MG: Campus Police and the university continue to review police practices with regard to the safety and well-being of members of our community and with a particular focus on student well-being. All officers and building patrol staff are receiving training on issues, addressing equity, diversity, and inclusion, as well as anti-bias training.
So they’ve been watching what’s happening and paying attention, and doing everything possible to make sure that they do adjust their practices and that they do take advantage of resources that we have, like the Anti-Racism and Cultural Diversity Office to make sure that everything they do serves the community and helps address the well-being of our students.
TV: How does U of T plan to combat anti-Black racism?
MG: Well, let me just say, as I’ve underscored in public statements repeatedly, we stand united with members of our Black community across all three of our campuses in both condemning anti-Black racism and committing to taking tangible actions to reduce or eradicate it.
So, several years ago, the provost, working with deans, decided to set aside a special fund to increase Black and Indigenous faculty representation, recognizing that the composition of our faculty body did not mirror the population, and that we had to do a lot of work to enhance representation. Since 2016, something like 30 new Black faculty members have been hired, including 14 who were hired in the last year alone.

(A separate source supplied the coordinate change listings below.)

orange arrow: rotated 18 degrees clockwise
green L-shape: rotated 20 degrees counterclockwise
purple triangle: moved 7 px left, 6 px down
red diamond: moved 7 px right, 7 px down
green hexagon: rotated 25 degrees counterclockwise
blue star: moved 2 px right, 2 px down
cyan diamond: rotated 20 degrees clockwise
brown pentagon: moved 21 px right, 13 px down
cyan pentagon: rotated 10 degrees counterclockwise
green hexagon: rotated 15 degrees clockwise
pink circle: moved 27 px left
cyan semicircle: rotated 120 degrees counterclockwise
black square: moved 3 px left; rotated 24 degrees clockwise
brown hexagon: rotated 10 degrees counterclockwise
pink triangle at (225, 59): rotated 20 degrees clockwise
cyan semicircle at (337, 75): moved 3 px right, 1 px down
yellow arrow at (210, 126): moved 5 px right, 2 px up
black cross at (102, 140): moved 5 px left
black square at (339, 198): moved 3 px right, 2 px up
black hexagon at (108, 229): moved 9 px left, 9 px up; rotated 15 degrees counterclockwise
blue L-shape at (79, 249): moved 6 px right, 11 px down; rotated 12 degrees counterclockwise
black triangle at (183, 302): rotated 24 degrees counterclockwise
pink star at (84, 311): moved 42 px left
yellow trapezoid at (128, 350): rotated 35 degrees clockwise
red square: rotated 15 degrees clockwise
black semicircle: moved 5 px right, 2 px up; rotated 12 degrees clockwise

We have also looked, for example, at other stages in the talent pipeline. The provost also created a postdoctoral fellows program to increase opportunities for Black and Indigenous researchers. And, as part of that exercise, we have now got 12 Black postdoctoral scholars in this program. There’s also been, of course, a lot of coverage of the wonderful initiatives in the Faculty of Medicine, with the Black Student Application Program, where we now have 24 Black medical students admitted this fall.

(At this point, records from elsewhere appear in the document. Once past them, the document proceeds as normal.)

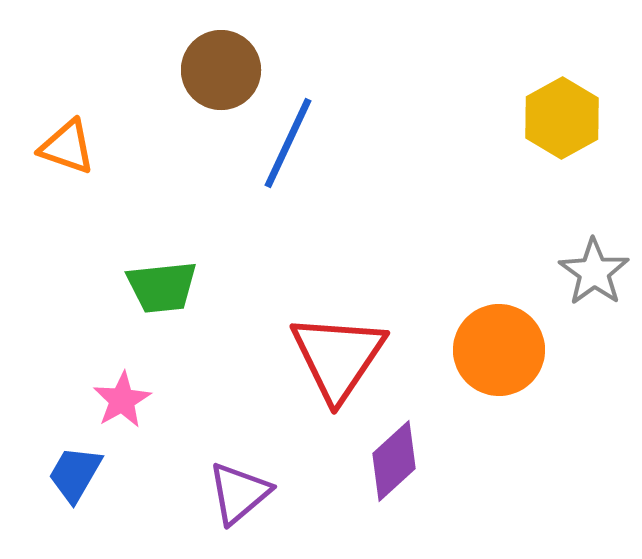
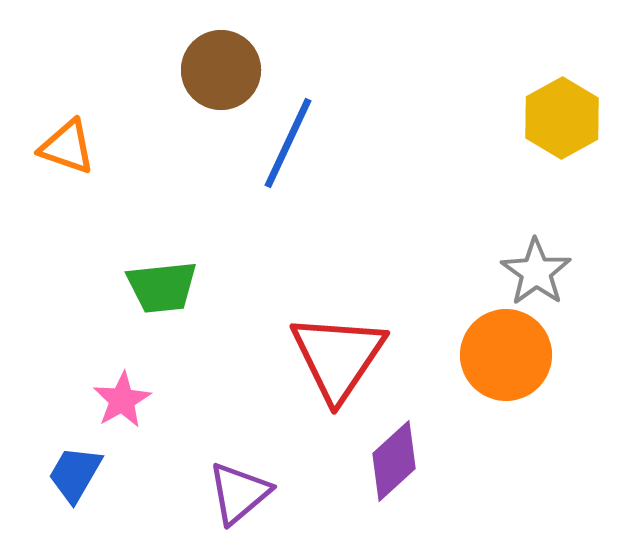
gray star: moved 58 px left
orange circle: moved 7 px right, 5 px down
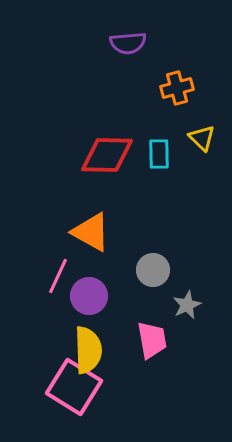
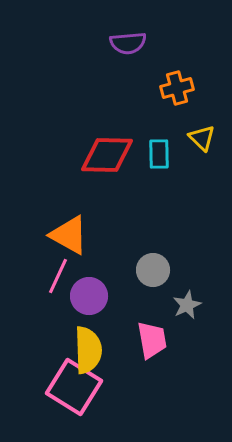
orange triangle: moved 22 px left, 3 px down
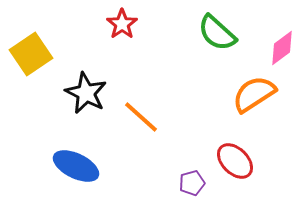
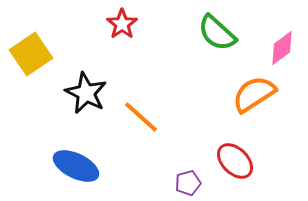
purple pentagon: moved 4 px left
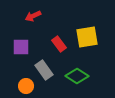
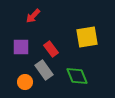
red arrow: rotated 21 degrees counterclockwise
red rectangle: moved 8 px left, 5 px down
green diamond: rotated 35 degrees clockwise
orange circle: moved 1 px left, 4 px up
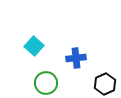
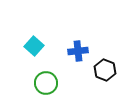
blue cross: moved 2 px right, 7 px up
black hexagon: moved 14 px up; rotated 15 degrees counterclockwise
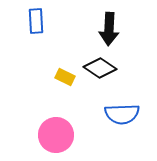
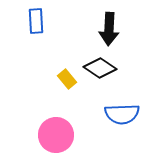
yellow rectangle: moved 2 px right, 2 px down; rotated 24 degrees clockwise
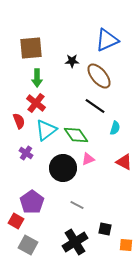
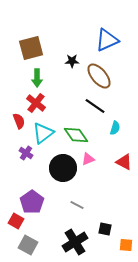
brown square: rotated 10 degrees counterclockwise
cyan triangle: moved 3 px left, 3 px down
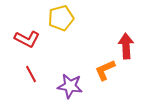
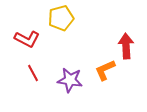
red line: moved 2 px right, 1 px up
purple star: moved 6 px up
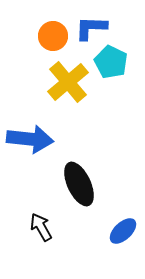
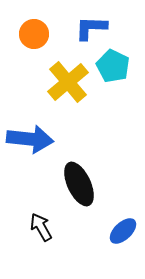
orange circle: moved 19 px left, 2 px up
cyan pentagon: moved 2 px right, 4 px down
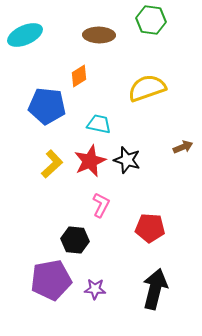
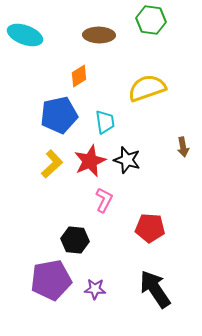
cyan ellipse: rotated 44 degrees clockwise
blue pentagon: moved 12 px right, 9 px down; rotated 18 degrees counterclockwise
cyan trapezoid: moved 6 px right, 2 px up; rotated 70 degrees clockwise
brown arrow: rotated 102 degrees clockwise
pink L-shape: moved 3 px right, 5 px up
black arrow: rotated 48 degrees counterclockwise
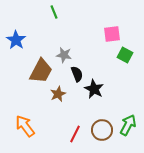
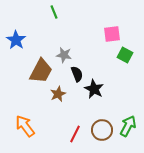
green arrow: moved 1 px down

We’ve been working with public school systems through the academic mentorship, like the Imani program that U of T Scarborough has had in place for several years and the SEE U of T program that we’ve developed just recently with the Toronto District School Board, where we have focused on high schools and a number of disadvantaged neighbourhoods that have a high number of Black and people of colour students attending those high schools. Our efforts have been to work with those schools to encourage more of those students to, first of all, graduate, and secondly, consider applying to an institution like U of T.
TV: Certain American universities will be pursuing efforts to shield students studying Chinese politics from the country’s new national security law. Has U of T made any similar efforts, and what will the university do to protect the rights of those who protest against the Chinese government on campus?
MG: So we find ourselves in a somewhat unusual condition in which many of our students are studying from abroad, tuning into lectures and other teaching and learning activities offered here. We are, of course, mindful of this, and we’ve been working, through deans and department chairs, to encourage instructors to be thoughtful about where their students are located.
As we proceed with this somewhat unusual fall term, to remind them that in some countries there’s greater likelihood of surveillance, that this may impact a student’s ability to engage with some course material. We want our instructors to be mindful of these issues and understand the constraints and challenges that our students may face.
We’ve also taken advantage of the expertise of our Information Security Council, which is a council of faculty and staff who advise the vice-presidents and president on matters related to information technology, and there’s some great experts there. So we will continue to refine our guidance as the situation evolves, but that is something that we’re very, very mindful of.
This interview has been edited for length and clarity.